Copy the records below exactly, leaving out every picture.

BEGIN The data

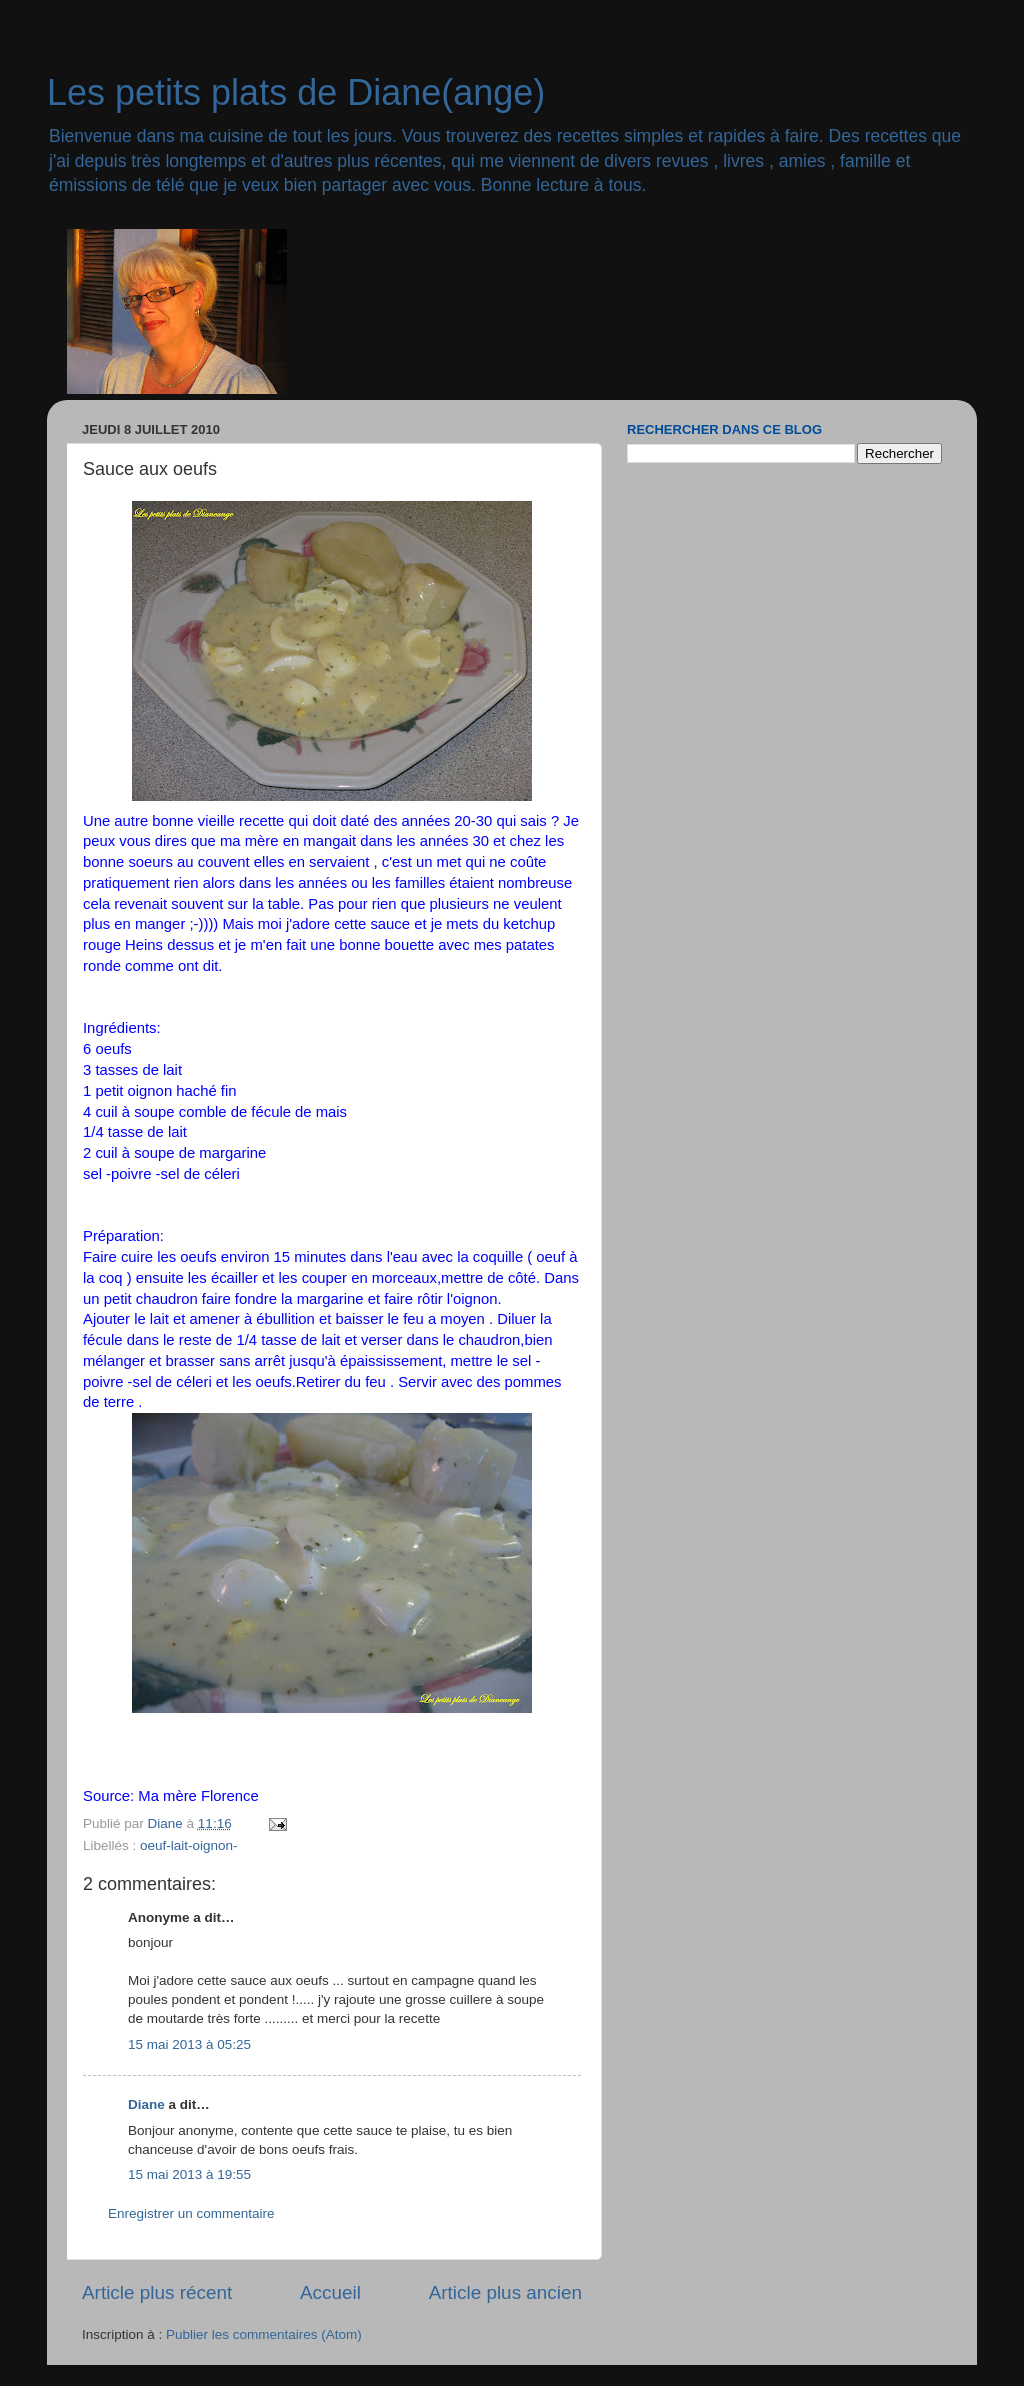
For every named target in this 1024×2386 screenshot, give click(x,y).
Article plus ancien (505, 2292)
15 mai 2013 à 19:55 (189, 2174)
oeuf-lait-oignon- (189, 1845)
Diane (146, 2104)
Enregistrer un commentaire (191, 2213)
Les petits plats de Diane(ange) (296, 92)
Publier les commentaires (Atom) (264, 2334)
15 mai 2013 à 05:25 (189, 2044)
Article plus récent (157, 2292)
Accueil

END The data

__Result__:
For every named target in this 1024×2386 screenshot, give click(x,y).
Article plus ancien (505, 2292)
15 mai 2013 à 19:55 (189, 2174)
oeuf-lait-oignon- (189, 1845)
Diane (146, 2104)
Enregistrer un commentaire (191, 2213)
Les petits plats de Diane(ange) (296, 92)
Publier les commentaires (Atom) (264, 2334)
15 mai 2013 à 05:25 (189, 2044)
Article plus récent (157, 2292)
Accueil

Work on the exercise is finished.